InterRAO is willing to include its two 225 MW coal-fired units at Cherepetskaya GRES in the Tulsk region ​into the DPM2 modernisation programme, with the goal of switching them from coal to gas (thus, the company is asking to increase the auction volume cap for 2026 from 2GW to 2.5GW), Kommersant reports. Currently, the power plant has two coal-fired DPM blocks operating with the rest of the units having been decommissioned in 2017. The company believes the units might become loss making after DPM and therefore could require decommissioning. The company could be willing to apply localised GE gas turbines to change the coal-fired units currently.

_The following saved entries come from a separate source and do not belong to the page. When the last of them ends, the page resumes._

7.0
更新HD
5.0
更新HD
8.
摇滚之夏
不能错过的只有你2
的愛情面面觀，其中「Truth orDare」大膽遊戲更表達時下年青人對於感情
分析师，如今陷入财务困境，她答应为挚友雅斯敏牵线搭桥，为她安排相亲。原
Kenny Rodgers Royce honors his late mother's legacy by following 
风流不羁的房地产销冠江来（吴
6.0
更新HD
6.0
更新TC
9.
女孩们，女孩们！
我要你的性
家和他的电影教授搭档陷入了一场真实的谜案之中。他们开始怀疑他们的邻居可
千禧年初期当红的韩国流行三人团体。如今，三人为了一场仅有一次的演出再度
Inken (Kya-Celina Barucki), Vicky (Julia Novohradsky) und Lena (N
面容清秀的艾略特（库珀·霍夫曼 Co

Along with its largest subsidiary, FSK,​ ​Rosseti​ (Russian Grid) released its 1Q20 IFRS numbers on 1 June​. Revenues were down 1% y/y, despite being supported by electricity distribution and grid connection services revenues, on the back of the 33% y/y slide in retail revenues due to certain subsidiaries ending its status of guaranteed supplier. Adjusted EBITDA was down 5% y/y due to the RUB8bn of additional income from the DVEUK deal in 1Q20. Net income was down 8% y/y for the same reasons (while, adjusting for it, net income increased 14% y/y).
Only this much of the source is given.